# Chapter 5: Flow Control and Conditional Statements

In the last chapter, you learned how to create user defined functions, a little about built in functions, and how to import built in modules to gain access to additional methods for doing some common calculations. In even earlier chapters, you learned about different data structures in Python (e.g. lists, dictionaries) and how to use *for* loops to perform calculations with them. These are useful concepts to master, but notice that in order to use functions, methods, and loops, you have to make sure that the data you want, and only the data you want, is processed.

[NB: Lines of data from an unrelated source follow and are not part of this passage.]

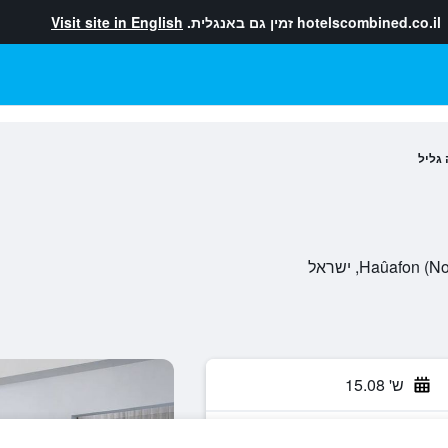
hotelscombined.co.il
זמין גם באנגלית.
Visit site in English
גליל
ש' 15.08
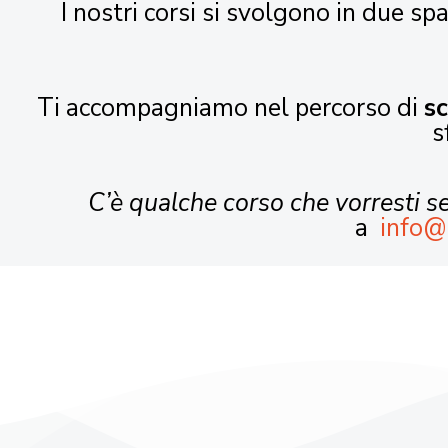
I nostri corsi si svolgono in due spa
Ti accompagniamo nel percorso di
s
s
C’è qualche corso che vorresti 
a
info@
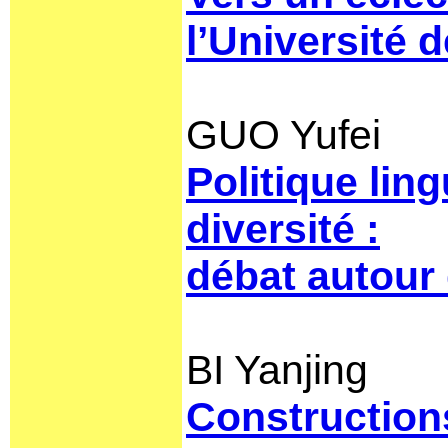
l’Université d
GUO Yufei
Politique ling
diversité :
débat autour 
BI Yanjing
Constructions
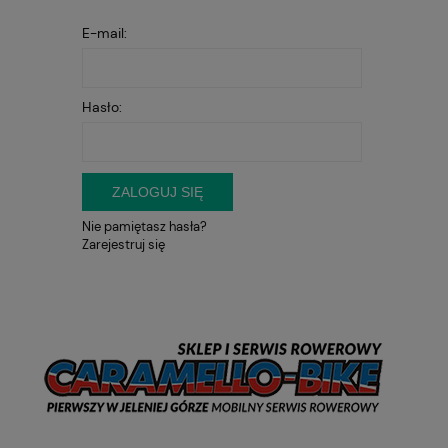
E-mail:
Hasło:
ZALOGUJ SIĘ
Nie pamiętasz hasła?
Zarejestruj się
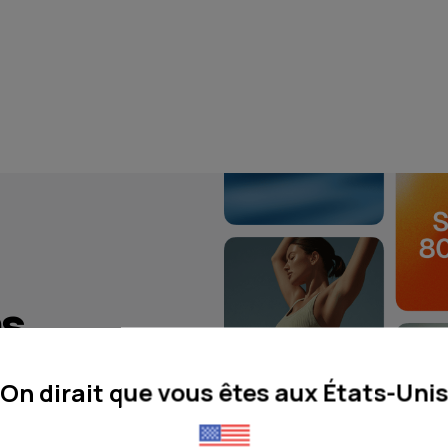
ns
ur vous
On dirait que vous êtes aux États-Uni
alme et rassurante
ouloirs et les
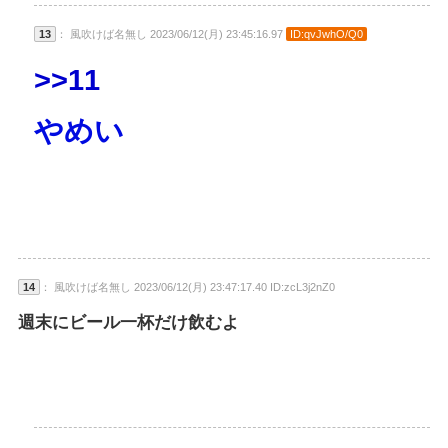
13
： 風吹けば名無し 2023/06/12(月) 23:45:16.97
ID:qvJwhO/Q0
>>11
やめい
14
： 風吹けば名無し 2023/06/12(月) 23:47:17.40 ID:zcL3j2nZ0
週末にビール一杯だけ飲むよ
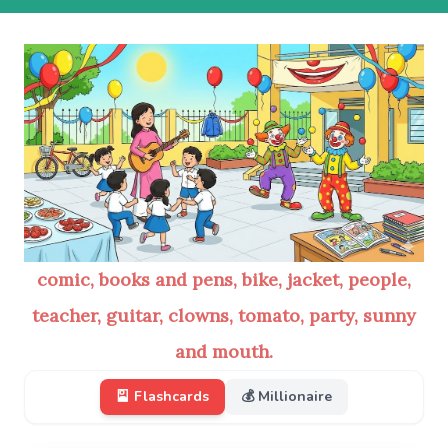
comic, books and pens, bike, jacket, people,
teacher, guitar, clowns, tomato, party, sunny
and mouth.
🎴 Flashcards
💰 Millionaire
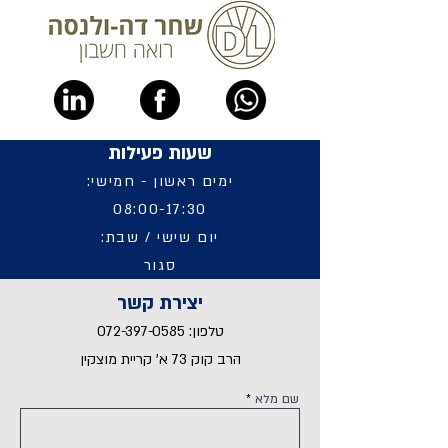
שעות פעילות
ימים ראשון - חמישי:
08:00-17:30
יום שישי / שבת:
סגור
יצירת קשר
טלפון:
072-397-0585
הרב קוק 73 א' קריית מוצקין
שם מלא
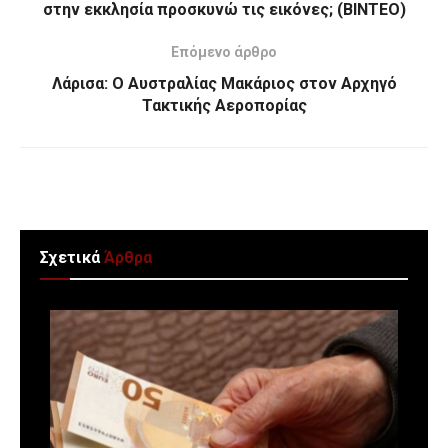
στην εκκλησία προσκυνώ τις εικόνες; (ΒΙΝΤΕΟ)
Επόμενο άρθρο
Λάρισα: Ο Αυστραλίας Μακάριος στον Αρχηγό
Τακτικής Αεροπορίας
Σχετικά
Άρθρα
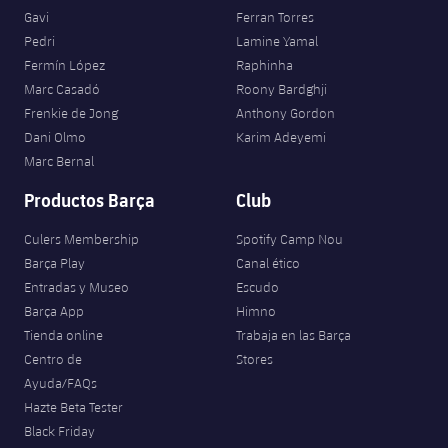
Gavi
Ferran Torres
Pedri
Lamine Yamal
Fermín López
Raphinha
Marc Casadó
Roony Bardghji
Frenkie de Jong
Anthony Gordon
Dani Olmo
Karim Adeyemi
Marc Bernal
Productos Barça
Club
Culers Membership
Spotify Camp Nou
Barça Play
Canal ético
Entradas y Museo
Escudo
Barça App
Himno
Tienda online
Trabaja en las Barça
Centro de
Stores
Ayuda/FAQs
Hazte Beta Tester
Black Friday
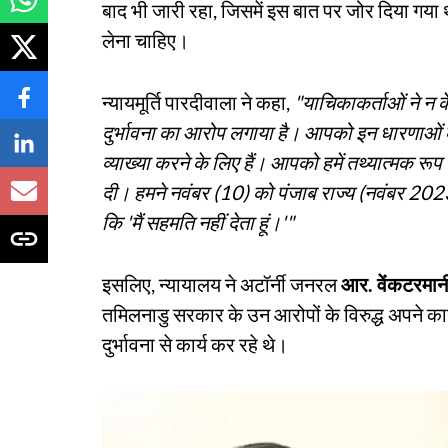
बाद भी जारी रहा, जिसमें इस बात पर जोर दिया गया था
लेना चाहिए।
न्यायमूर्ति पारदीवाला ने कहा,
"याचिकाकर्ताओं ने न के
दुर्भावना का आरोप लगाया है। आपको इन धारणाओं 
व्याख्या करने के लिए हैं। आपको हमें तथ्यात्मक रूप
दी। हमने नवंबर (10) को पंजाब राज्य (नवंबर 202
कि 'मैं सहमति नहीं देता हूं।'"
इसलिए, न्यायालय ने अटॉर्नी जनरल
आर. वेंकटरमान
तमिलनाडु सरकार के उन आरोपों के विरुद्ध अपने कार
दुर्भावना से कार्य कर रहे थे।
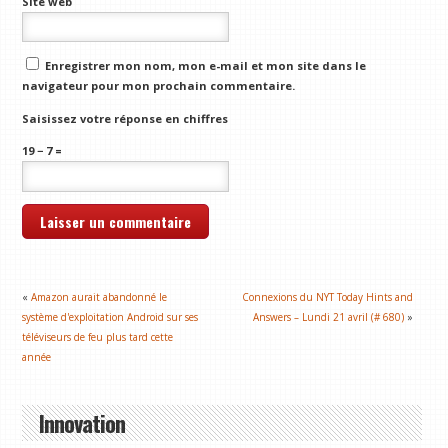
Site web
Enregistrer mon nom, mon e-mail et mon site dans le
navigateur pour mon prochain commentaire.
Saisissez votre réponse en chiffres
19 − 7 =
«
Amazon aurait abandonné le
Connexions du NYT Today Hints and
système d'exploitation Android sur ses
Answers – Lundi 21 avril (# 680)
»
téléviseurs de feu plus tard cette
année
Innovation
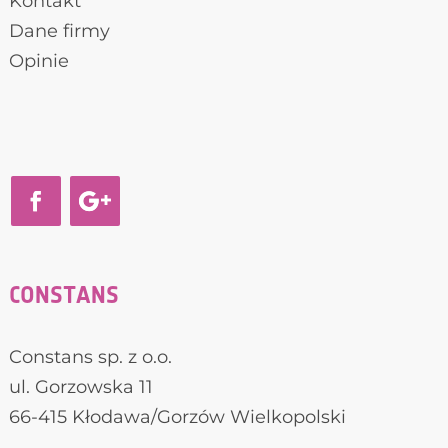
Kontakt
Dane firmy
Opinie
CONSTANS
Constans sp. z o.o.
ul. Gorzowska 11
66-415 Kłodawa/Gorzów Wielkopolski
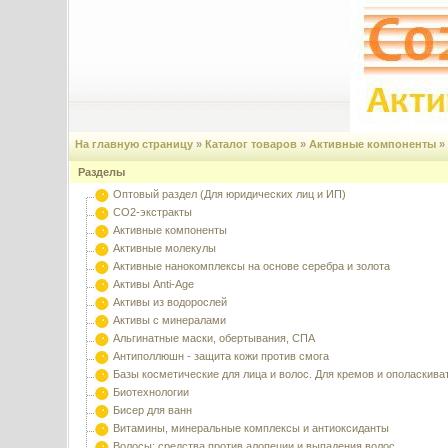
На главную страницу
»
Каталог товаров
»
Активные компоненты
»
Разделы
Оптовый раздел (Для юридических лиц и ИП)
CO2-экстракты
Активные компоненты
Активные молекулы
Активные нанокомплексы на основе серебра и золота
Активы Anti-Age
Активы из водорослей
Активы с минералами
Альгинатные маски, обертывания, СПА
Антиполлюшн - защита кожи против смога
Базы косметические для лица и волос. Для кремов и ополаскива
Биотехнологии
Бисер для ванн
Витамины, минеральные комплексы и антиоксиданты
Волосы: средства против алопеции и выпадения волос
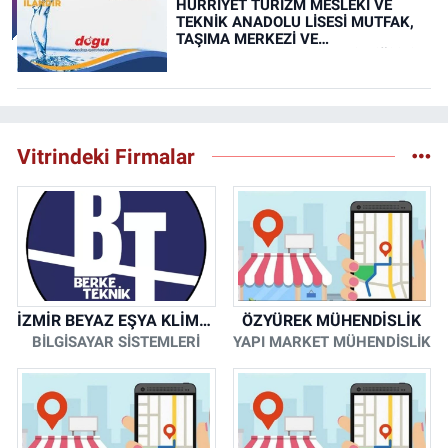
HÜRRİYET TURİZM MESLEKİ VE
TEKNİK ANADOLU LİSESİ MUTFAK,
TAŞIMA MERKEZİ VE
YEMEKHANELERİNİN TEMİZLİĞİ İŞİ
(RESMİ İLAN)
Vitrindeki Firmalar
İZMİR BEYAZ EŞYA KLİMA KOMBİ SERVİSİ
ÖZYÜREK MÜHENDİSLİK
BİLGİSAYAR SİSTEMLERİ
YAPI MARKET MÜHENDİSLİK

When working realistically sized data sets, it can be incredibly time consuming to organize and select the data you want. Python scripts can help.

For example, we might want to examine only a subset of observations in a data set. In Python (and other programming languages), we can use *if*, *elif* and *else* statments in combination with comparison operators (see chapter 2) to select only the data we want to analyze. Recall, comparison operators (==,!=, >,<,>=,<=) compare the value of a variable to another value and return a boolean (true or false).

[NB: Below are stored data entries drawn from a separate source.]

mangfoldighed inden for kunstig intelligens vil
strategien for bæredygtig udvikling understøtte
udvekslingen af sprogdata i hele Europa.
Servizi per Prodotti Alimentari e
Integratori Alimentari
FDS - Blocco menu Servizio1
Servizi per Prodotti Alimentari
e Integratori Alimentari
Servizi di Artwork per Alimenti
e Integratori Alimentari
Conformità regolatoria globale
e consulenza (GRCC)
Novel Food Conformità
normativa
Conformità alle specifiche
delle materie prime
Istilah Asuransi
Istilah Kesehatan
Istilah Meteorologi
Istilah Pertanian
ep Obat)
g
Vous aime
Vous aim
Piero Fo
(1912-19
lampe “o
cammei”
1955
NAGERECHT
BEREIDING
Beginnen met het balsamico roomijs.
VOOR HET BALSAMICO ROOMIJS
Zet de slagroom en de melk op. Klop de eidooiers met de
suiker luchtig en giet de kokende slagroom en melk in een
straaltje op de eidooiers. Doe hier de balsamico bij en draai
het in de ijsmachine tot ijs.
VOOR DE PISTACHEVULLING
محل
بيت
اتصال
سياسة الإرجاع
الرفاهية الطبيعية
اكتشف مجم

As in previous chapters, the specific details of some of the exercises in this chapter are intended as learning exercises, but some may also be practically useful, should you encounter a similar situaion "in the wild".

## *if*, *elif*, *else* and *is*

*If* statements specify a condition, and what to do if that condition is true. So, what a program does after an *if* statement depends on what comes after. An *elif* statement will run after an *if* statment only if the condition of the imediately preceding *if* or *elif* statement is false, and another condition. An *else* statement will run if a previous *if* or *elif* statement is false, not matter what. Notice that both *elif* and *else* statements only run if the result of a previous statement is false. The difference is that *elif* statements require another condition to be true before anything happens, whereas an *else* statement does not. 

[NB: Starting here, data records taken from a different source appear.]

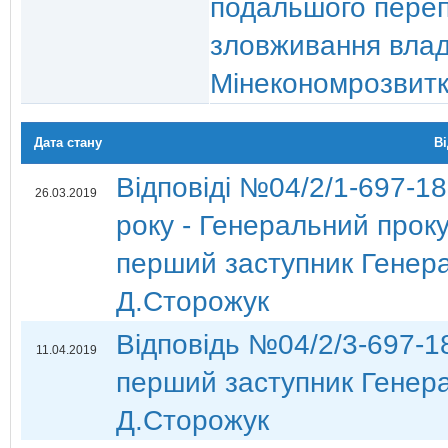
подальшого переп
зловживання вла
Мінекономрозвитк
Дата стану
В
Відповіді №04/2/1-697-18
26.03.2019
року - Генеральний прок
перший заступник Генера
Д.Сторожук
Відповідь №04/2/3-697-18
11.04.2019
перший заступник Генера
Д.Сторожук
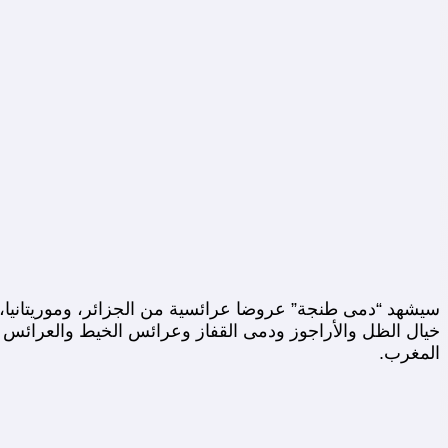
سيشهد “دمى طنجة” عروضا عرائسية من الجزائر، وموريتانيا،
خيال الظل والأراجوز ودمى القفاز وعرائس الخيط والعرائس عل
المغرب.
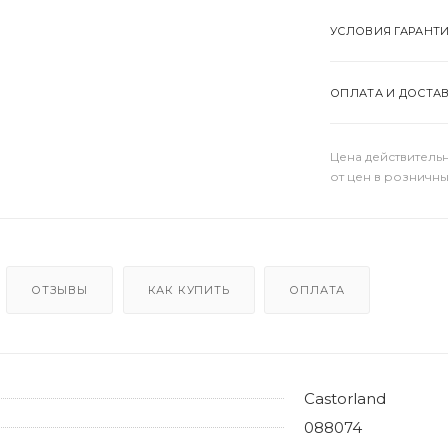
УСЛОВИЯ ГАРАНТ
ОПЛАТА И ДОСТА
Цена действительн
от цен в розничны
ОТЗЫВЫ
КАК КУПИТЬ
ОПЛАТА
Castorland
088074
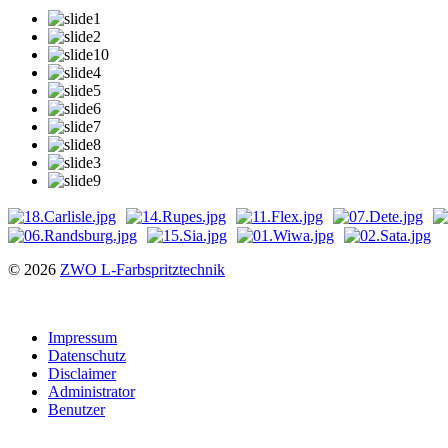
© 2026
ZWO L-Farbspritztechnik
Impressum
Datenschutz
Disclaimer
Administrator
Benutzer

Also notice that I snuck in some new Python keywords, [is](https://www.w3schools.com/python/ref_keyword_is.asp), [and](https://www.w3schools.com/python/ref_keyword_and.asp), and [or](https://www.w3schools.com/python/ref_keyword_or.asp). 

The *is* key word functions somewhat like the comparison operator ==. For our purposes, the important thing to know is that the *is* keyword checks to see if two variables point to the same thing in memory, whereas the == operator checks to see if the value of two variables is the same. The *and* and *or* keywords are logical operators.

The examples below should be copied and pasted into your own Jupyter notebook because they build on each other. So, if you haven't already, go ahead and open a new notebook.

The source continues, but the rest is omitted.